We meet, introduced by a drunk acquaintance who forgets both our names mid sentence. She nods in my direction by way of saying “hello”. It may have been shyness- a nervous reaction that compelled her to suck a mouthful of her drink through her straw, peering up at me from behind her glass. But, however she intended it, in our world without absolute truths where competing narratives are the basis of understanding, my own narrative classifies it under the heading sexual gestures.
My attention aroused, I ask her about herself. Sound interested, I tell myself. They like that. If only the people I met of late had actually been interesting, such reminders would not be necessary. I’d much prefer being interested than merely sounding so.
But here is a place of little depth, where meeting new people is infinitely more valued than getting better acquainted with those you have already met. People like me, who have much to say to those I know and too much caution to risk saying it to those I don’t, don’t thrive here. It’s the extroverts, the jokers, the unserious and the naive who belong. More power to them.
Julia, she said her name was. A German Julia with a “y” sounding beginning. Drunks swirl around us staggering from leg to wobbling leg. They’re making me feel a bit dizzy. I lean in to speak to her. She doesn’t understand what I say. I ask again, more slowly and more precisely, about what she does. In Berlin, she’s a waitress. Is that interesting? What’s the follow-up question here? I don’t know. Do you like it? Is it rewarding? What’s waitress in German? Fuck. I’m staring down a series of unlit tunnels. Do I want to have a moronic conversation? Can I open this up? She seems interested but I’m already bored. Ask me about me, I think. I can talk about myself. You’d be impressed, I’m sure. Shut up. Sound interested, I remind myself. Interested in what, though? I can’t sound too interested in waitressing in Berlin. I’d seem like a maniac. Change the subject.
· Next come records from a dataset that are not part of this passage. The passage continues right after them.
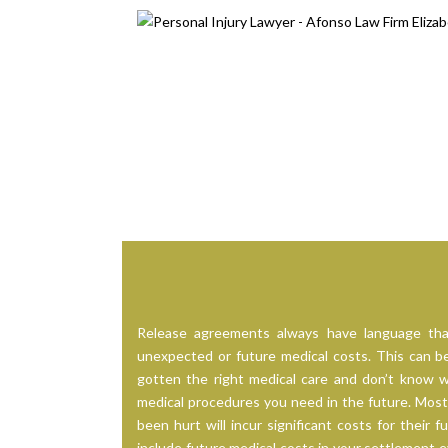
Release agreements always have language tha
unexpected or future medical costs. This can be 
gotten the right medical care and don’t know w
medical procedures you need in the future. Most
been hurt will incur significant costs for their f
include future medical costs in your settlement eva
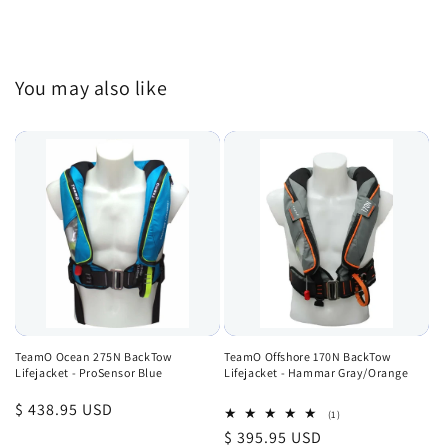
You may also like
TeamO Ocean 275N BackTow
TeamO Offshore 170N BackTow
Lifejacket - ProSensor Blue
Lifejacket - Hammar Gray/Orange
Regular
$ 438.95 USD
1
(1)
total
price
Regular
$ 395.95 USD
reviews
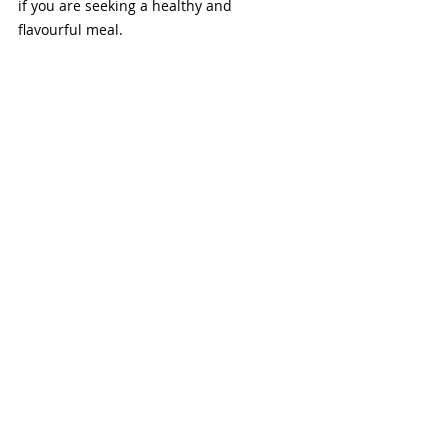
if you are seeking a healthy and 
flavourful meal.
What brings you here? A better question. An opportunity to explore her desires, her motivation, her character. But an opportunity for me to hear the same old recyclable cliches. I’m already second-guessing the answer. Sound interested!
Oh yes, it is lovely, isn’t it. Yes, we’re all so happy here. The beach, yes. Beautiful. And cheap too. Why would anyone live anywhere else. We’re so lucky to have discovered this place, and so few people come. It’s a well kept secret, let’s keep it that way.
What a prick! You’re talking crap. Tired old crap. What do you want from this girl?
She is quite attractive. Should I ask her on a date now? But what would we talk about? Why is everything so boring of late? My nan used to say that boredom is for boring people. Was she right? Probably. She was right about most things. She hated the Germans, though. That wasn’t on. But, I suppose the war would do that to you. God, the war? That was terrible. I can’t imagine that happening now.
She’s still speaking. Something about work. She can’t remember the word for work. She’s saying it in German. I know some German. Arbeit. That’s work in German. As in “Arbeit macht frei”.
Fuck. I just said that out loud. She begins to laugh. Is that nervous laughter? I don’t think so. She’s not doing the sexy straw thing – that was nervous. This isn’t. She acknowledges that I know German, if only some Nazi slogans. I assure her that I’m not a Nazi. She chuckles promisingly.
This is more interesting, isn’t it. It’s bloody ridiculous but it’s more interesting than before. Now we’re laughing about the Nazis. From talking about her holiday plans to laughing about the Nazis and their funny slogans. Yes, this is definitely better. I can’t take this much further, though. Where does one go from here?
Nowhere, it turns out. Bye then, Julia (with a “y” sound). Nice to have met you.